Der Aufbau eines BCM-Systems erfolgt in mehreren strukturierten Schritten. Wichtig ist: BCM ist kein einmaliges Projekt, sondern ein kontinuierlicher Prozess. Dementsprechend ist eine stetige Pflege und Steuerung des Systems durch das Management erforderlich.
  1. Management Commitment sichern
    Ohne klare Unterstützung der Geschäftsführung funktioniert BCM nicht. Es braucht klare Verantwortlichkeiten, ausreichende Ressourcen sowie eine abgestimmte und definierte BCM-Strategie.

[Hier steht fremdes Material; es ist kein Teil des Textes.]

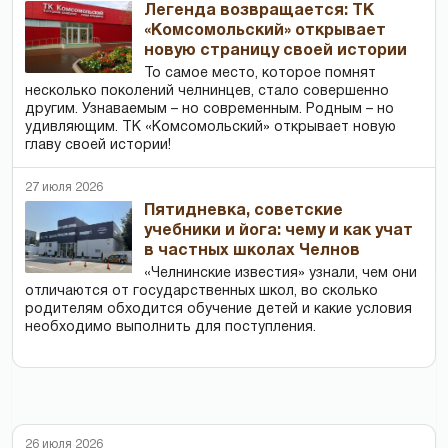
Легенда возвращается: ТК
«Комсомольский» открывает
новую страницу своей истории
То самое место, которое помнят
несколько поколений челнинцев, стало совершенно
другим. Узнаваемым – но современным. Родным – но
удивляющим. ТК «Комсомольский» открывает новую
главу своей истории!
27 июля 2026
Пятидневка, советские
учебники и йога: чему и как учат
в частных школах Челнов
«Челнинские известия» узнали, чем они
отличаются от государственных школ, во сколько
родителям обходится обучение детей и какие условия
необходимо выполнить для поступления.
26 июля 2026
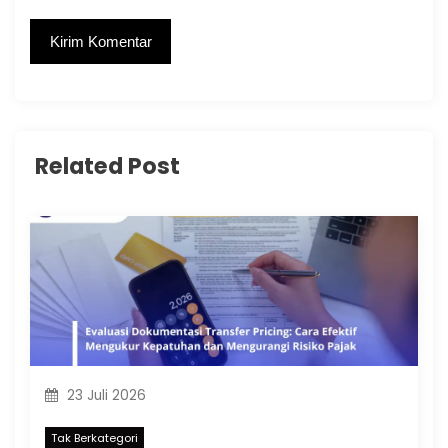
Related Post
23 Juli 2026
Tak Berkategori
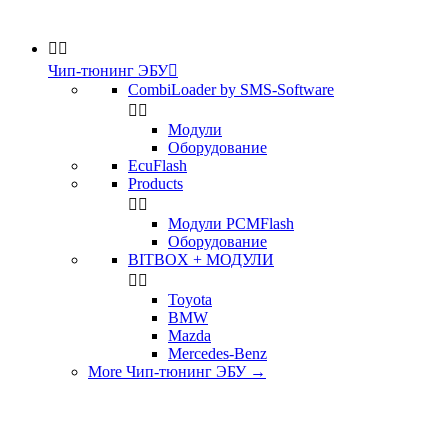


Чип-тюнинг ЭБУ

CombiLoader by SMS-Software


Модули
Оборудование
EcuFlash
Products


Модули PCMFlash
Оборудование
BITBOX + МОДУЛИ


Toyota
BMW
Mazda
Mercedes-Benz
More Чип-тюнинг ЭБУ
→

  2. Geschäftsprozesse analysieren / Business Impact Analysis
    Dieser Schritt dient als Entscheidungsgrundlage und sollte dokumentiert werden. Es geht darum, die Auswirkungen von Unterbrechungen auf relevante Geschäftsprozesse zu identifizieren:
    • Ermittlung kritische Geschäftsprozesse und deren Abhängigkeiten
    • Bewertung von Schäden bei Ausfall
    • Definition von maximal akzeptierbaren Ausfallzeiten und Wiederanlaufszeiten
    Wichtig dabei ist alle beteiligten Stakeholder frühzeitig miteinzubinden, denn Fachwissen ist unerlässlich für die Qualität der Analyse. Denken Sie daran, dass dieser Schritt keine sofortige Vollständigkeit abverlangt. Sie können auch die fünf kritischsten Prozesse priorisieren und einfach anfangen.
  3. Risiken bewerten
    Auf Basis des vorherigen Schrittes werden Risiken für die Betriebsunterbrechung identifiziert und priorisiert. Dabei gilt es die Eintrittswahrscheinlichkeiten und Schadensausmaße im Ganzen festzustellen. In dem hierbei das ganze Unternehmen in Augenschein genommen wird, können kaskadierende Prozesse festgestellt werden.
  4. Strategie anpassen und Maßnahmen entwickeln
    Basierend auf der Business Impact Analysis und der Risikobewertung kann die Resilienzstrategie angepasst werden und entsprechende Maßnahmen zur Stärkung der Betriebskontinuität während Störereignissen festgelegt werden. Typische Maßnahmen können beispielsweise die Sicherstellung von IT-Redundanzen und alternative Lieferanten. Grundsätzlich kann ein praktikables Notfallhandbuch, in dem Wiederanlaufpläne für kritische Prozesse sowie Krisenkommunikationsleitfäden hinterlegt sind, angelegt werden.
  5. Kompetenz der Mitarbeitenden stärken
    Neben der Analyse von Geschäftsprozessen und Weiterentwicklung der Resilienzstrategie und -Maßnahmen ist auch die Sicherheitskompetenz der Mitarbeitenden zu fördern. Durch Schulungen für Führungskräfte, Notfallübungen oder gezielte Sensibilisierungsformate kann die organisationale Resilienz innerhalb des Betriebes gestärkt werden. Erkenntnisse können in die erarbeiteten Maßnahmen und Strategie einfließen. Diese bleiben dann nicht nur auf dem Papier bestehen, sondern werden aktiv weiterentwickelt und gelebt.
  6. BCM als Prozess verstehen
    Die Rahmenbedingungen und damit einhergehende Risken ändern sich stetig. Daher ist es wichtig BCM als einen kontinuierlichen Verbesserungsprozess zu verstehen - Plan, Do, Check, Act.

Aktive Vorsorge statt Reaktion

Business Continuity Management ist kein Bürokratiemonster, sondern ein pragmatisches Instrument, um Risiken aktiv zu begegnen. Unternehmen, die BCM strukturiert angehen, können krisenfester, handlungsfähiger und langfristig erfolgreicher sein.